A wholesale distributor operating in different regions of Portugal has information about the annual spending of 440 large retailers on six different product varieties across three regions in Portugal (Lisbon, Oporto, and Other) and various sales channels (Hotel, Retail).
The dataset is provided by a wholesale distributor operating in different regions of Portugal. Here are the key features of the dataset:
- Number of Retailers: 440 large retailers
- Product Varieties: 6 different types
- Regions: Lisbon, Oporto, and Other
- Sales Channels: Hotel, Retail
This data can be used for various analyses, such as understanding spending patterns, identifying regional differences in product demand, and optimizing supply chain management for different sales channels.
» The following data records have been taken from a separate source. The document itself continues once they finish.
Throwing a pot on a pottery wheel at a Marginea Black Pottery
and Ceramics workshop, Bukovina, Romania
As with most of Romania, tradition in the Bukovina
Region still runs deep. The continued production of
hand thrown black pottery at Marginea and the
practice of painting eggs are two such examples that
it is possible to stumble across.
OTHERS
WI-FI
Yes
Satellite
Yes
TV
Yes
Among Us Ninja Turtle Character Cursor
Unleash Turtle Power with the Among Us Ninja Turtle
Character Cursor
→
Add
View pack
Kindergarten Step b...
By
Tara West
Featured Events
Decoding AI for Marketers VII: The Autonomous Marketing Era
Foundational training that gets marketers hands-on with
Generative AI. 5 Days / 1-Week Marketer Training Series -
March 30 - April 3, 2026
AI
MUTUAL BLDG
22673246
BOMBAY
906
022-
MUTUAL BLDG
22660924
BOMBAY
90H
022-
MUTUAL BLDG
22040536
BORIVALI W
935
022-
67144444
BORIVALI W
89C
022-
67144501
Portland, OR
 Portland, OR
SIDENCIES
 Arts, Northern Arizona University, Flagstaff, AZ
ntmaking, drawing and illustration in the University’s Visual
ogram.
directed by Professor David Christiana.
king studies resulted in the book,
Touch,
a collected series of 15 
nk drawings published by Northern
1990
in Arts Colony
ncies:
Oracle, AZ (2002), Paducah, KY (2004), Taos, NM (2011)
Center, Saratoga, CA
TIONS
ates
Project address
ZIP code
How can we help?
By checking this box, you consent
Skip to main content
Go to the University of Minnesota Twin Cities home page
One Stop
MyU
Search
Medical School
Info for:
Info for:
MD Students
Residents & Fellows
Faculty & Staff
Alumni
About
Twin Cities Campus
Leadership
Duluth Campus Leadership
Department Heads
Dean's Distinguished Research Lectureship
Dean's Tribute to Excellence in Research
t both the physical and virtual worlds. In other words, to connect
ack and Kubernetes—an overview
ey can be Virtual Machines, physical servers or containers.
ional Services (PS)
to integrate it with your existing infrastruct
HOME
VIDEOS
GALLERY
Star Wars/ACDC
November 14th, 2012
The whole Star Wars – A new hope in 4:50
- Buyer/Spender- ID's of customers
- Region- Region of the distributor
- Fresh- spending on Fresh Vegetables
- Milk- spending on milk
- Grocery- spending on grocery
- Frozen- spending on frozen food
- Detergents_paper- spending on detergents and toilet paper
- Delicatessen- spending on instant foods
In this project, we implement a method to extract, transform, and analyze transactional sales data.The main goal is likely to group customers into distinct segments (clusters) based on their spending patterns. This helps businesses understand their customer base better and tailor their marketing and sales strategies accordingly.
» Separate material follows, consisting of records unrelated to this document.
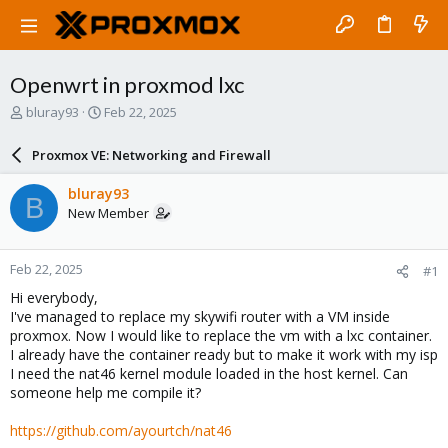
Openwrt in proxmod lxc
T
S
bluray93
Feb 22, 2025
h
t
r
a
Proxmox VE: Networking and Firewall
e
r
a
t
bluray93
B
d
d
New Member
s
a
t
t
a
e
Feb 22, 2025
#1
r
t
Hi everybody,
e
I've managed to replace my skywifi router with a VM inside
r
proxmox. Now I would like to replace the vm with a lxc container.
I already have the container ready but to make it work with my isp
I need the nat46 kernel module loaded in the host kernel. Can
someone help me compile it?
https://github.com/ayourtch/nat46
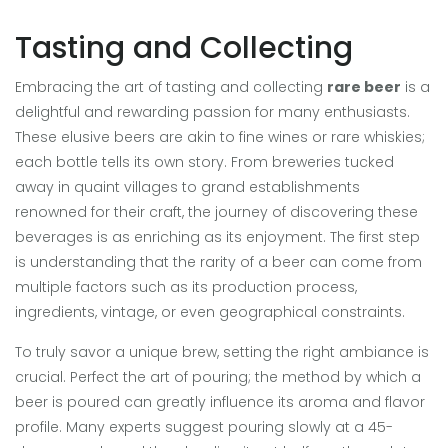
Tasting and Collecting
Embracing the art of tasting and collecting
rare beer
is a
delightful and rewarding passion for many enthusiasts.
These elusive beers are akin to fine wines or rare whiskies;
each bottle tells its own story. From breweries tucked
away in quaint villages to grand establishments
renowned for their craft, the journey of discovering these
beverages is as enriching as its enjoyment. The first step
is understanding that the rarity of a beer can come from
multiple factors such as its production process,
ingredients, vintage, or even geographical constraints.
To truly savor a unique brew, setting the right ambiance is
crucial. Perfect the art of pouring; the method by which a
beer is poured can greatly influence its aroma and flavor
profile. Many experts suggest pouring slowly at a 45-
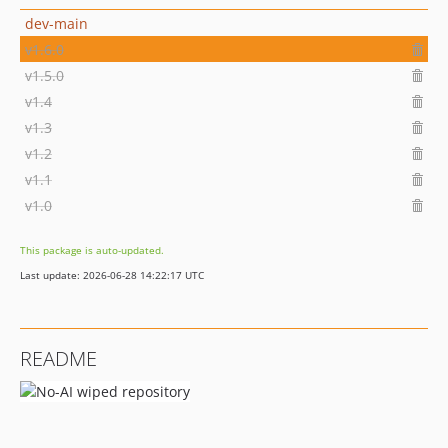
dev-main
v1.6.0
v1.5.0
v1.4
v1.3
v1.2
v1.1
v1.0
This package is auto-updated.
Last update: 2026-06-28 14:22:17 UTC
README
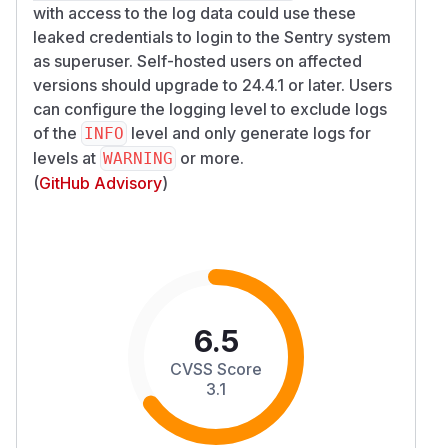
with access to the log data could use these
leaked credentials to login to the Sentry system
as superuser. Self-hosted users on affected
versions should upgrade to 24.4.1 or later. Users
can configure the logging level to exclude logs
of the
level and only generate logs for
INFO
levels at
or more.
WARNING
(
GitHub Advisory
)
6.5
CVSS Score
3.1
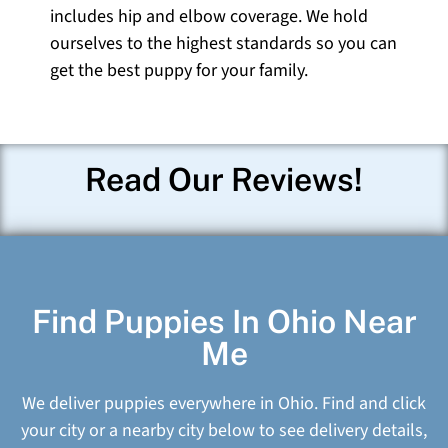
includes hip and elbow coverage. We hold
ourselves to the highest standards so you can
get the best puppy for your family.
Read Our Reviews!
Find Puppies In Ohio Near
Me
We deliver puppies everywhere in Ohio. Find and click
your city or a nearby city below to see delivery details,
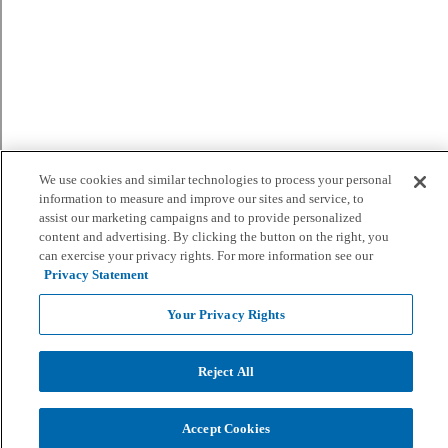
We use cookies and similar technologies to process your personal
information to measure and improve our sites and service, to
assist our marketing campaigns and to provide personalized
content and advertising. By clicking the button on the right, you
can exercise your privacy rights. For more information see our
Privacy Statement
Your Privacy Rights
Reject All
Accept Cookies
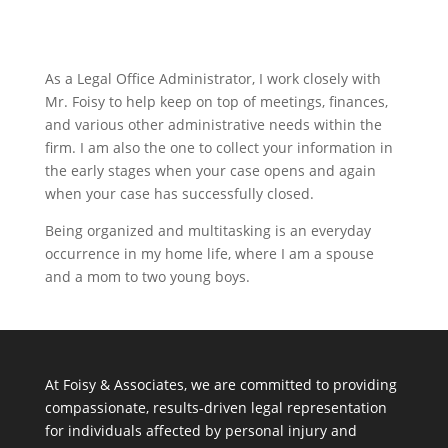
As a Legal Office Administrator, I work closely with
Mr. Foisy to help keep on top of meetings, finances,
and various other administrative needs within the
firm. I am also the one to collect your information in
the early stages when your case opens and again
when your case has successfully closed.
Being organized and multitasking is an everyday
occurrence in my home life, where I am a spouse
and a mom to two young boys.
At Foisy & Associates, we are committed to providing
compassionate, results-driven legal representation
for individuals affected by personal injury and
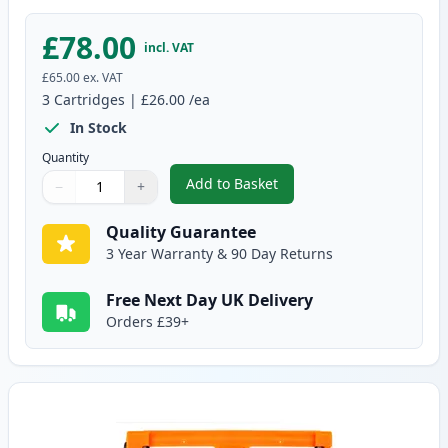
£78.00
incl. VAT
£65.00
ex. VAT
3
Cartridges
|
£26.00
/ea
In Stock
Quantity
Add to Basket
−
+
,
3 Pack Brother TN2320 & DR230
Quantity
Use buttons to adjust
Quantity
:
1
Quality Guarantee
3 Year Warranty & 90 Day Returns
Free Next Day UK Delivery
Orders £39+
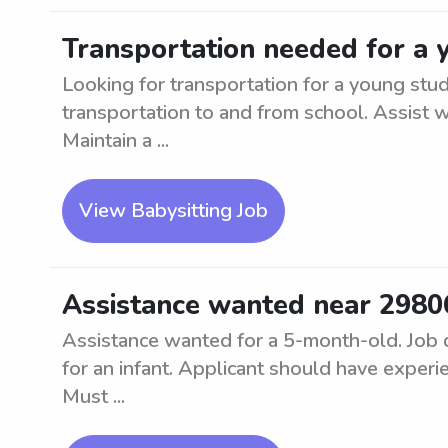
Transportation needed for a 
Looking for transportation for a young stud
transportation to and from school. Assist w
Maintain a ...
View Babysitting Job
Assistance wanted near 2980
Assistance wanted for a 5-month-old. Job d
for an infant. Applicant should have experie
Must ...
Jupyter Notebook or Google Collab: Used as the primary environment for developing and executing the code.
- Numpy: Utilized for efficient numerical computations and data manipulation.
- Pandas: For data manipulation and transformation.
- Seaborn: For data visualization and exploratory data analysis.
- Matplotlib: For creating static, interactive, and animated visualizations.
-
Exploratory Data Analysis (EDA) in python was conducted in the data analysis process that involves studying, exploring, and visualizing information to derive important insights.
-
Data cleaning was performed to address missing values and data anomalies.